Isolated remifentanil (pH < 4) and propofol (pH 7.35) did not degrade significantly when reconstituted with water or saline solution over 24 h, while remifentanil reconstituted with sodium bicarbonate degraded significantly (P < 0.001, pH 8.65). Mixing with propofol substantially increased the pH of the mixture and resulted in significant remifentanil degradation for all reconstitution solutions used, while propofol remained stable (pH 6.50). The amount of degradation product detected in samples containing isolated remifentanil and a mixture of the drugs was proportional to the remifentanil degradation observed.
Remifentanil stability is affected by both the reconstitution solution used and when mixed with propofol, with pH appearing to be a contributing factor to degradation. If the pH of the solution and concentration of remifentanil are correctly controlled, e.g. through the use of a more acidic diluent, an admixture of remifentanil and propofol may be useful clinically.

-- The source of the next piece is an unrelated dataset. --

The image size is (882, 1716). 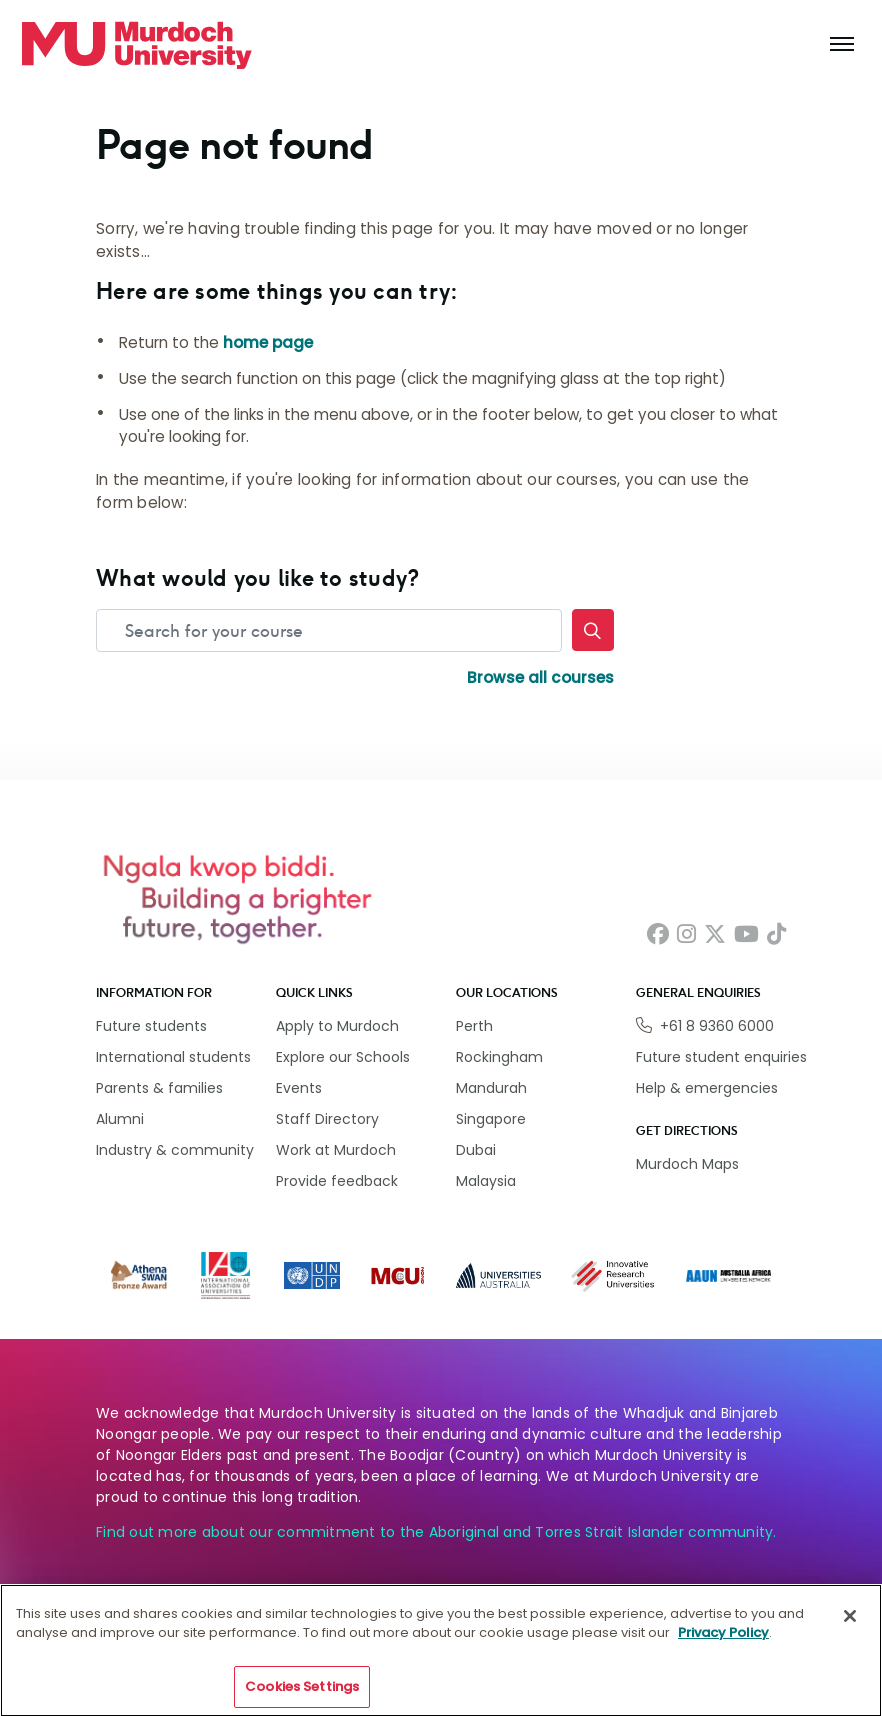 What do you see at coordinates (337, 1026) in the screenshot?
I see `Apply to Murdoch` at bounding box center [337, 1026].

在某些情况下,将镇痛和麻醉药物预先混合并注入单一的静脉(IV)溶液中是非常理想的;然而,混合时确保药物相容是很重要的。因此,评估了瑞芬太尼-丙泊酚混合物在一系列瑞芬太尼浓度、稀释剂和时间点下的长期稳定性,以及改善这种稳定性的方法。
瑞芬太尼用超纯水、0.9%生理盐水、20%生理盐水或 8.4%碳酸氢钠溶液(选择后两者是因为它们的 pH 值特性,而不是因为它们在药物配制中的使用)重新配制,然后与丙泊酚(1%)混合,或用进一步用水稀释,得到 10-50μg·mL 的浓度。使用高效液相色谱法(HPLC)在最初和随后的 24 小时内定期测定瑞芬太尼和丙泊酚的浓度。使用质谱(MS)检测含有 30μg·mL 瑞芬太尼的溶液中的降解产物。使用方差分析和学生 t 检验进行统计分析,显著性值为 0.05。
单独的瑞芬太尼(pH<4)和丙泊酚(pH7.35)在 24 小时内用超纯水或生理盐水重新配制时没有明显降解,而用碳酸氢钠重新配制的瑞芬太尼则明显降解(P<0.001,pH8.65)。与丙泊酚混合会大大增加混合物的 pH 值,导致所有使用的再配制溶液中的瑞芬太尼显著降解,而丙泊酚保持稳定(pH6.50)。在含有单独的瑞芬太尼和药物混合物的样品中检测到的降解产物的量与观察到的瑞芬太尼降解成正比。
瑞芬太尼的稳定性受到所用再配制溶液和与丙泊酚混合的影响,pH 值似乎是降解的一个因素。如果正确控制溶液的 pH 值和瑞芬太尼的浓度,例如通过使用更酸性的稀释剂,瑞芬太尼和丙泊酚的混合物在临床上可能是有用的。